Find all lines with the word "performance" in the material, then copy them.
Segment Open
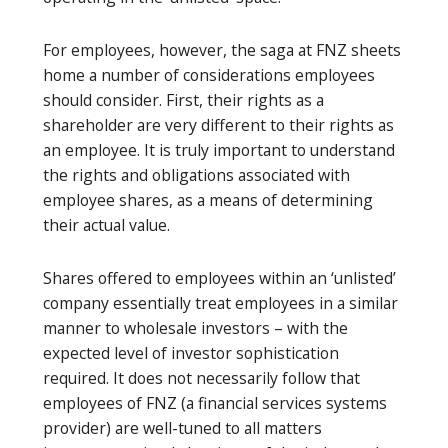
For employees, however, the saga at FNZ sheets
home a number of considerations employees
should consider. First, their rights as a
shareholder are very different to their rights as
an employee. It is truly important to understand
the rights and obligations associated with
employee shares, as a means of determining
their actual value.
Shares offered to employees within an ‘unlisted’
company essentially treat employees in a similar
manner to wholesale investors – with the
expected level of investor sophistication
required. It does not necessarily follow that
employees of FNZ (a financial services systems
provider) are well-tuned to all matters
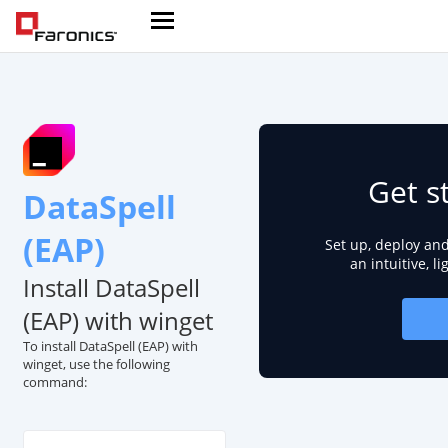
Get s
DataSpell
(EAP)
Set up, deploy an
an intuitive, l
Install DataSpell
(EAP) with winget
To install DataSpell (EAP) with
winget, use the following
command:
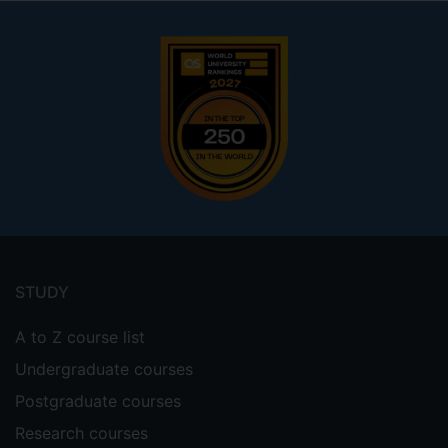
Footer
menu
STUDY
A to Z course list
Undergraduate courses
Postgraduate courses
Research courses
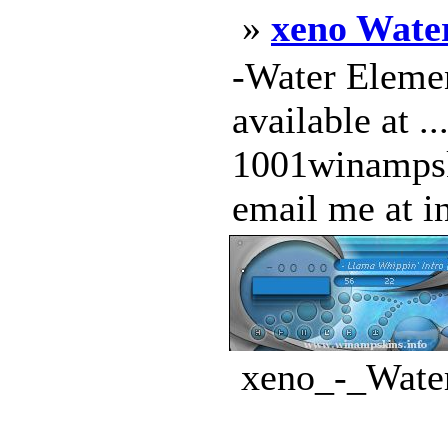
»
xeno Wate
-Water Elemen
available at 
1001winampski
email me at in
xeno_-_Water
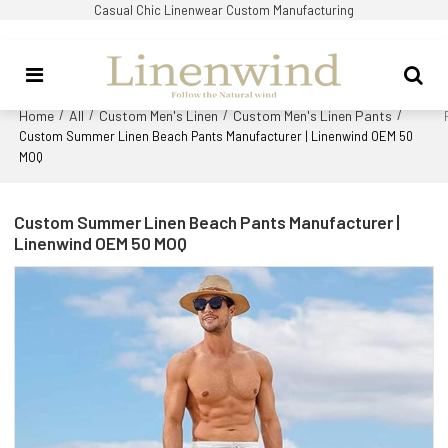
Casual Chic Linenwear Custom Manufacturing
Home
All
Custom Men's Linen
Custom Men's Linen Pants
/
/
/
/
Custom Summer Linen Beach Pants Manufacturer | Linenwind OEM 50
MOQ
Custom Summer Linen Beach Pants Manufacturer |
Linenwind OEM 50 MOQ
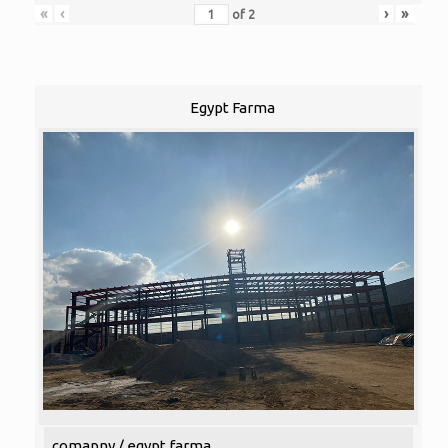
«
‹
›
»
of
2
Egypt Farma
comapny / egypt farma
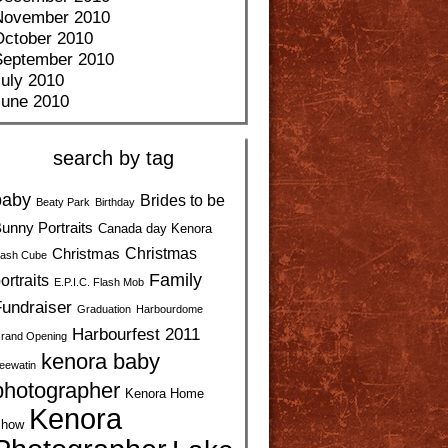
November 2010
October 2010
September 2010
uly 2010
June 2010
search by tag
baby
Brides to be
Beaty Park
Birthday
unny Portraits
Canada day Kenora
Christmas
Christmas
ash Cube
Family
ortraits
E.P.I.C. Flash Mob
undraiser
Graduation
Harbourdome
Harbourfest 2011
rand Opening
kenora baby
eewatin
photographer
Kenora Home
Kenora
how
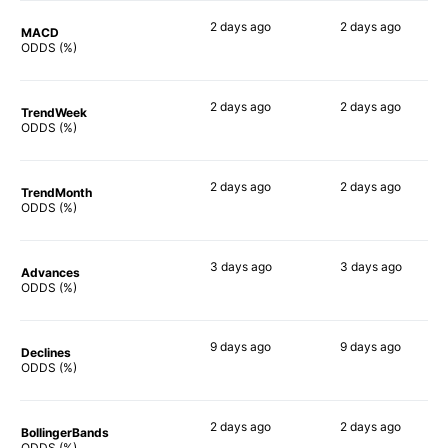
2 days
ago
2 days
ago
MACD
74%
79%
ODDS (%)
2 days
ago
2 days
ago
TrendWeek
85%
83%
ODDS (%)
2 days
ago
2 days
ago
TrendMonth
87%
83%
ODDS (%)
3 days
ago
3 days
ago
Advances
84%
82%
ODDS (%)
9 days
ago
9 days
ago
Declines
80%
76%
ODDS (%)
2 days
ago
2 days
ago
BollingerBands
80%
90%
ODDS (%)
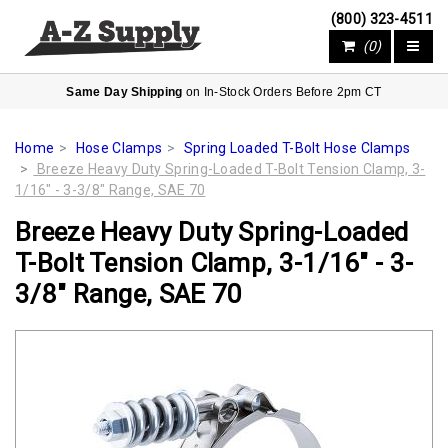
(800) 323-4511
(0)
Same Day Shipping
on In-Stock Orders Before 2pm CT
Home
Hose Clamps
Spring Loaded T-Bolt Hose Clamps
Breeze Heavy Duty Spring-Loaded T-Bolt Tension Clamp, 3-
1/16" - 3-3/8" Range, SAE 70
Breeze Heavy Duty Spring-Loaded
T-Bolt Tension Clamp, 3-1/16" - 3-
3/8" Range, SAE 70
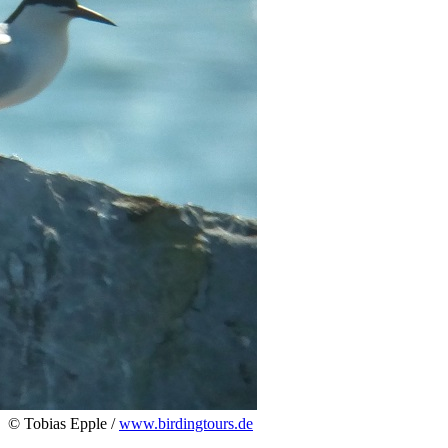
© Tobias Epple /
www.birdingtours.de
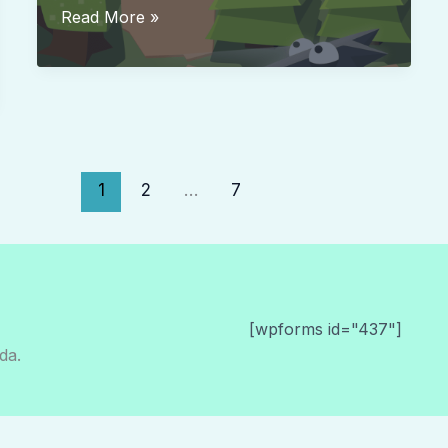
Bring
Read More »
me
Cakes
1
2
…
7
[wpforms id="437"]
da.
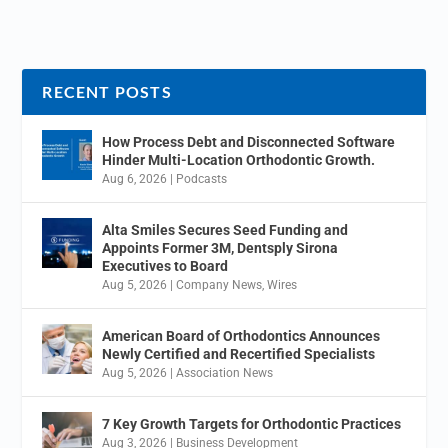
RECENT POSTS
How Process Debt and Disconnected Software
Hinder Multi-Location Orthodontic Growth.
Aug 6, 2026
|
Podcasts
Alta Smiles Secures Seed Funding and
Appoints Former 3M, Dentsply Sirona
Executives to Board
Aug 5, 2026
|
Company News
,
Wires
American Board of Orthodontics Announces
Newly Certified and Recertified Specialists
Aug 5, 2026
|
Association News
7 Key Growth Targets for Orthodontic Practices
Aug 3, 2026
|
Business Development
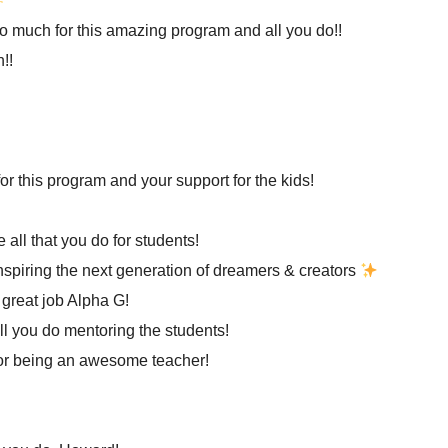
o much for this amazing program and all you do!!
!!
or this program and your support for the kids!
 all that you do for students!
nspiring the next generation of dreamers & creators
great job Alpha G!
ll you do mentoring the students!
or being an awesome teacher!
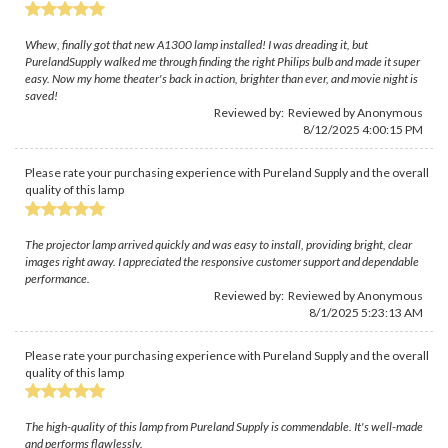
Whew, finally got that new A1300 lamp installed! I was dreading it, but
PurelandSupply walked me through finding the right Philips bulb and made it super
easy. Now my home theater's back in action, brighter than ever, and movie night is
saved!
Reviewed by: Reviewed by Anonymous
8/12/2025 4:00:15 PM
Please rate your purchasing experience with Pureland Supply and the overall
quality of this lamp
The projector lamp arrived quickly and was easy to install, providing bright, clear
images right away. I appreciated the responsive customer support and dependable
performance.
Reviewed by: Reviewed by Anonymous
8/1/2025 5:23:13 AM
Please rate your purchasing experience with Pureland Supply and the overall
quality of this lamp
The high-quality of this lamp from Pureland Supply is commendable. It's well-made
and performs flawlessly.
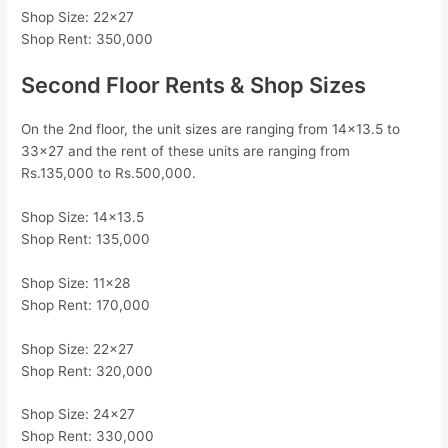
Shop Size: 22×27
Shop Rent: 350,000
Second Floor Rents & Shop Sizes
On the 2nd floor, the unit sizes are ranging from 14×13.5 to
33×27 and the rent of these units are ranging from
Rs.135,000 to Rs.500,000.
Shop Size: 14×13.5
Shop Rent: 135,000
Shop Size: 11×28
Shop Rent: 170,000
Shop Size: 22×27
Shop Rent: 320,000
Shop Size: 24×27
Shop Rent: 330,000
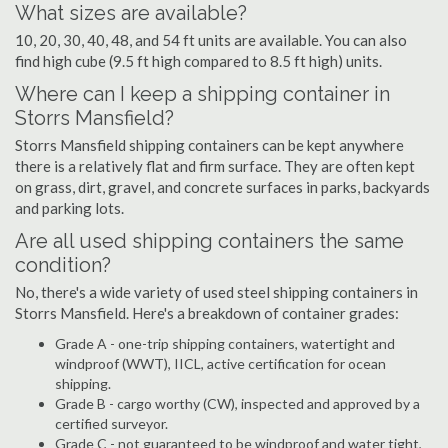
What sizes are available?
10, 20, 30, 40, 48, and 54 ft units are available. You can also
find high cube (9.5 ft high compared to 8.5 ft high) units.
Where can I keep a shipping container in
Storrs Mansfield?
Storrs Mansfield shipping containers can be kept anywhere
there is a relatively flat and firm surface. They are often kept
on grass, dirt, gravel, and concrete surfaces in parks, backyards
and parking lots.
Are all used shipping containers the same
condition?
No, there's a wide variety of used steel shipping containers in
Storrs Mansfield. Here's a breakdown of container grades:
Grade A - one-trip shipping containers, watertight and
windproof (WWT), IICL, active certification for ocean
shipping.
Grade B - cargo worthy (CW), inspected and approved by a
certified surveyor.
Grade C - not guaranteed to be windproof and water tight,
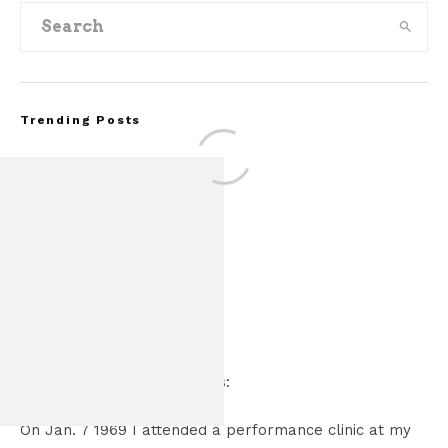
Trending Posts
2 Comments
FOR SALE: 1968 S
Kurt Entress
says:
GT350 Conv
March 11, 2021 at 7:43 pm
On Jan. 7 1969 I attended a performance clinic at my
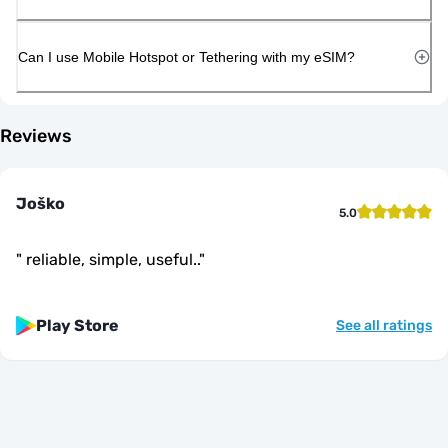
Can I use Mobile Hotspot or Tethering with my eSIM?
Reviews
Joško
5.0
"
reliable, simple, useful..
"
Play Store
See all ratings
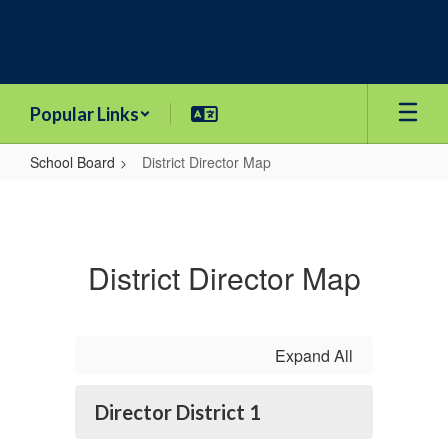
Skip
to
main
content
Popular Links
School Board
District Director Map
District
Director
Map
District Director Map
Expand All
Director District 1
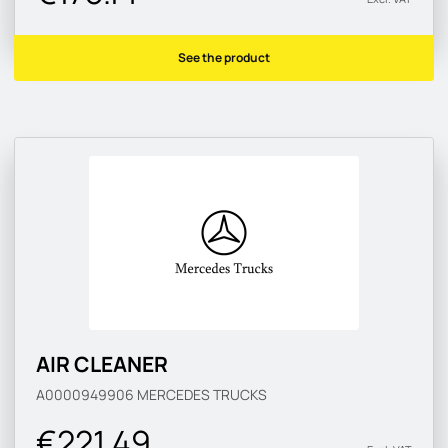
See the product
AIR CLEANER
A0000949906
MERCEDES TRUCKS
€221.49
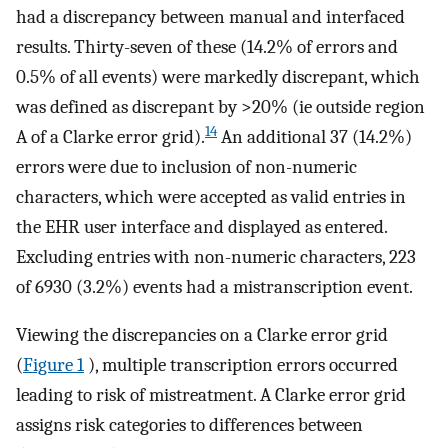
had a discrepancy between manual and interfaced
results. Thirty-seven of these (14.2% of errors and
0.5% of all events) were markedly discrepant, which
was defined as discrepant by >20% (ie outside region
14
A of a Clarke error grid).
An additional 37 (14.2%)
errors were due to inclusion of non-numeric
characters, which were accepted as valid entries in
the EHR user interface and displayed as entered.
Excluding entries with non-numeric characters, 223
of 6930 (3.2%) events had a mistranscription event.
Viewing the discrepancies on a Clarke error grid
(
Figure 1
), multiple transcription errors occurred
leading to risk of mistreatment. A Clarke error grid
assigns risk categories to differences between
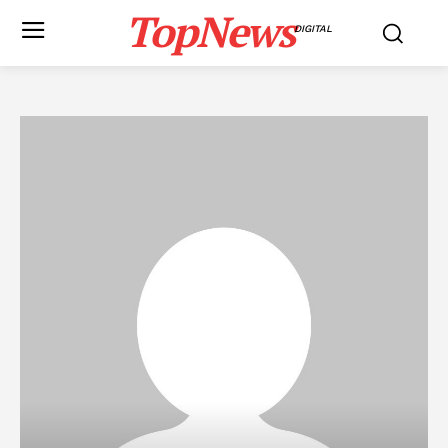
TopNews
DIGITAL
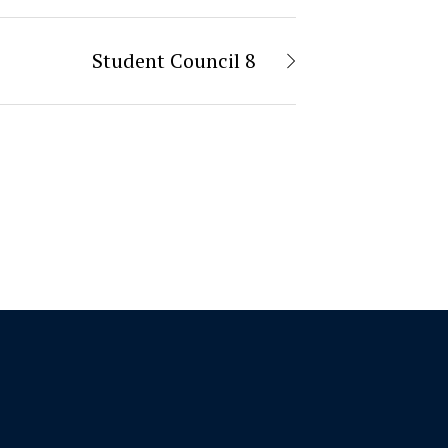
Student Council 8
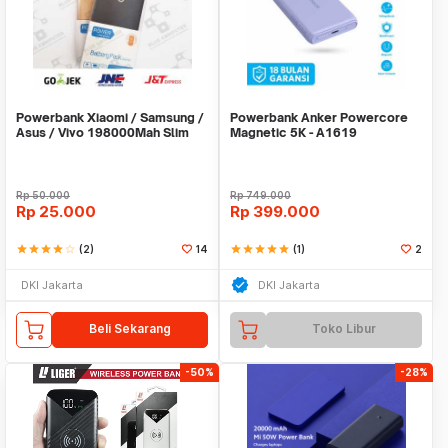
Powerbank Xiaomi / Samsung /
Powerbank Anker Powercore
Asus / Vivo 198000Mah Slim
Magnetic 5K - A1619
Stainless
Rp
50.000
Rp
749.000
Rp
25.000
Rp
399.000
star
star
star
star
star_border
(2)
14
star
star
star
star
star
(1)
2
DKI Jakarta
DKI Jakarta
Beli Sekarang
Toko Libur
-50%
-28%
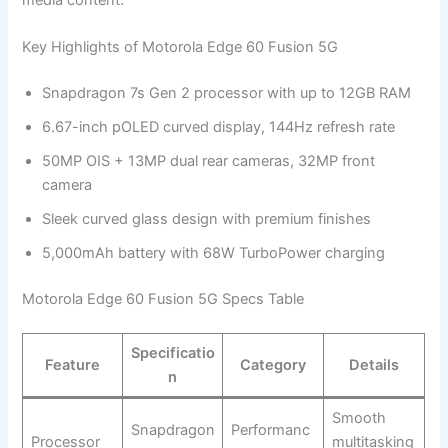
Key Highlights of Motorola Edge 60 Fusion 5G
Snapdragon 7s Gen 2 processor with up to 12GB RAM
6.67-inch pOLED curved display, 144Hz refresh rate
50MP OIS + 13MP dual rear cameras, 32MP front
camera
Sleek curved glass design with premium finishes
5,000mAh battery with 68W TurboPower charging
Motorola Edge 60 Fusion 5G Specs Table
Specificatio
Feature
Category
Details
n
Smooth
Snapdragon
Performanc
Processor
multitasking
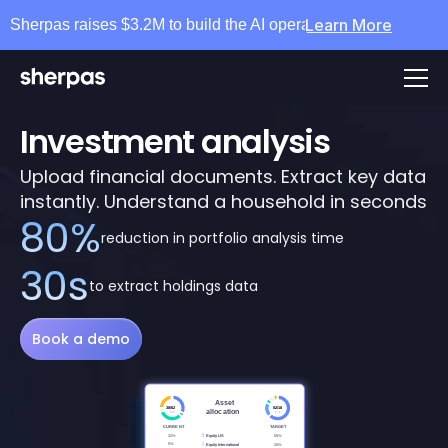
Learn More
Sherpas raises $3.2M to build the AI operating layer for wea
Investment analysis
Upload financial documents. Extract key data 
instantly. Understand a household in seconds
80%
reduction in portfolio analysis time
30s
to extract holdings data
Book a demo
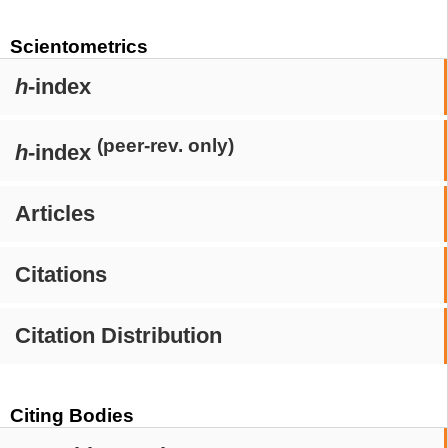
Scientometrics
h
-index
(peer-rev. only)
h
-index
Articles
Citations
Citation Distribution
Citing Bodies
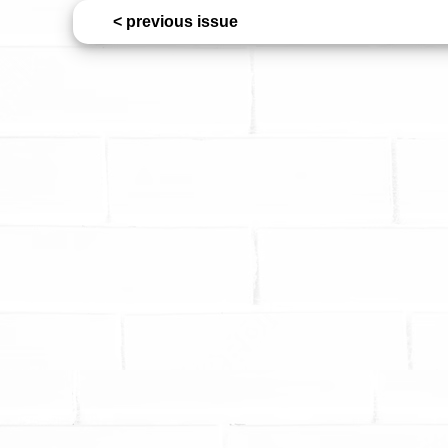
< previous issue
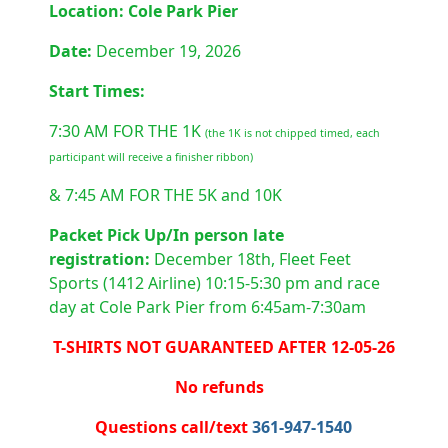
Location: Cole Park Pier
Date:
December 19, 2026
Start Times:
7:30 AM FOR THE 1K
(the 1K is not chipped timed, each
participant will receive a finisher ribbon)
& 7:45 AM FOR THE 5K and 10K
Packet Pick Up/In person late
registration:
December 18th,
Fleet Feet
Sports (1412 Airline) 10:15-5:30 pm and race
day at Cole Park Pier from 6:45am-7:30am
T-SHIRTS NOT GUARANTEED AFTER 12-05-26
No refunds
Questions call/text
361-947-1540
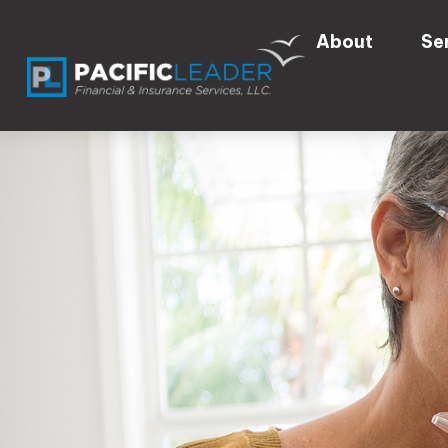
About
Se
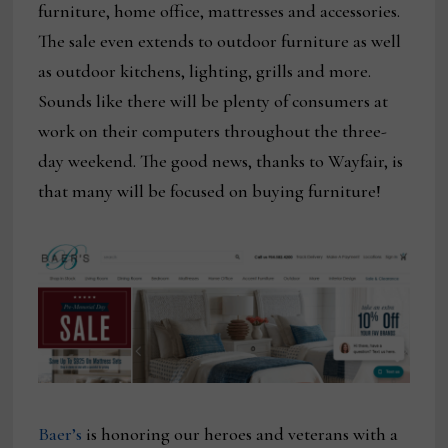
furniture, home office, mattresses and accessories.
The sale even extends to outdoor furniture as well
as outdoor kitchens, lighting, grills and more.
Sounds like there will be plenty of consumers at
work on their computers throughout the three-
day weekend. The good news, thanks to Wayfair, is
that many will be focused on buying furniture!
Baer’s
is honoring our heroes and veterans with a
Segment Closed
**Reply**
performance.
On Jan. 7 1969 I attended a performance clinic at my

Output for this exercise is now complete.